Aturan tersebut dinilai akan memberikan kerugian bagi dokter dan pasien. Ilham bilang aturan tersebut tidak sesuai dengan tujuan kesehatan dan berpotensi menghambat pertumbuhan.
Kewenangan dokter pun diintervensi oleh BPJS mengacu pada aturan tersebut. Padahal, selama ini kinerja BPJS sendiri pun dinilai belum baik.
"Keberhasilan Jaminan Kesehatan Nasional (JKN) hanya satu yaitu meningkatkan cakupan peserta BPJS," terang Ilham.
Sementara hasil lainnya dinilai masih perlu perbaikan. Masalah pembiayaan dinilai masih menjadi masalah serius bagi perbaikan BPJS.
"klaim dari beberapa rumah sakit tentang jasa medik ke BPJS itu ada klaim yang 5 bulan sampai 6 bulan belum diserahkan," jelas Ilham.
Angka penghematan dari aturan tersebut pun diungkapkan Ilham tidak memiliki pengaruh dengan defisit yang dialami BPJS.
Ilham bilang, tahun 2018 diperkirakan BPJS akan kembali defisit sebesar Rp 16,2 triliun. Sementara aturan tersebut hanya akan menghemat Rp 388 miliar.
Pemerintah Kucurkan Dana untuk Tutupi Defisit, Iuran BPJS Tak Naik
Isu ketidaksesuaian antara pendapatan iuran dengan jumlah klaim alias mismatch di tubuh BPJS Kesehatan kembali menjadi perhatian. Bahkan hal ini membuat Presiden Joko Widodo memanggil menteri terkait.
Hasilnya, Pemerintah akan mengucurkan dana untuk mengatasi defisit keuangan BPJS Kesehatan yang diperkirakan hingga 2018 mencapai Rp 11,2 triliun.
Sekretaris Utama BPJS Kesehatan Irfan Humaidi mengatakan, laporan keuangan BPJS Kesehatan saat ini sedang diperiksa oleh Badan Pengawasan Keuangan dan Pembangunan (BPKP) untuk mengetahui defisitnya secara pasti.
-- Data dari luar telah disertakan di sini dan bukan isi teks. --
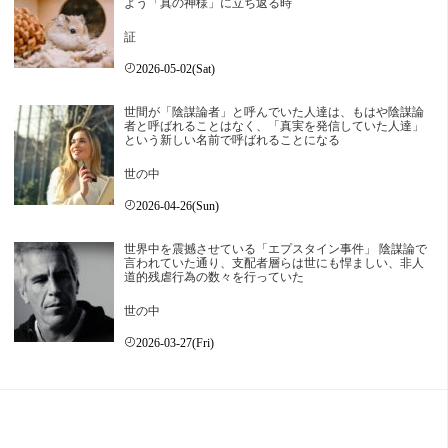
よう「真の神様」に立ち返る時
証
2026-05-02(Sat)
世間が「陰謀論者」と呼んでいた人達は、もはや陰謀論
者と呼ばれることはなく、「真実を発信していた人達」
という新しい名前で呼ばれることになる
世の中
2026-04-26(Sun)
世界中を震撼させている「エプスタイン事件」 陰謀論で
言われていた通り、支配者層らは世にも悍ましい、非人
道的残虐行為の数々を行っていた
世の中
2026-03-27(Fri)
"Ya semuanya direview BPKP, jadi ini akan disampaikan, akan ada kucuran dana dari pemerintah, ini direview berapa kucuran dana pemerintah dari awal tahun sampai proyeksi akhir tahun," ujar Irfan di komplek Istana Kepresidenan, Jakarta, Senin (6/8/2018).
Sementara terkait pos anggaran dari APBN yang akan diambil untuk menutupi defisit keuangan BPJS Kesehatan, menurut Irfan bukan berasal dari hasil cukai hasil tembakau ataupun cukai lainnya.
Dengan adanya kucuran dana dari pemerintah, kata Ifran, BPJS Kesehatan mengesampingkan opsi kenaikan iuran peserta di setiap kelas, meskipun hal tersebut dapat dilakukan ketika terjadi defisit.
"Kalau dalam PP (Peraturan Pemerintah) emang tiga (opsi), penyesuaian iuran, penyesuaian manfaat, sama bantuan dana pemerintah, yang diambil ya bantuan pemerintah, yang penting anggaran seimbang," ujar Irfan.
Defisit keuangan BPJS Kesehatan terus mengalami kenaikan dari tahun ke tahun. Pada tahun ini diperkirakan mencapai Rp 11,2 triliun, naik dari tahun 2017 sebesar Rp 9 triliun dan tahun 2016 sebesar Rp 9,7 triliun.
Mungkinkah aturan baru BPJS dicabut?
Irfan belum dapat mengungkapkan nilai yang dikucurkan oleh pemerintah nantinya, dimana keputusan tersebut akan disampaikan pada rapat bersama Menko PMK Puan Maharani pada Kamis mendatang.
"Nanti hari Kamis rapat, mudah-mudahan BPKP sudah ada. Nanti kucuran dana dari pemerintah bukan dalam bentuk PMN, skemanya dari APBN," papar Irfan.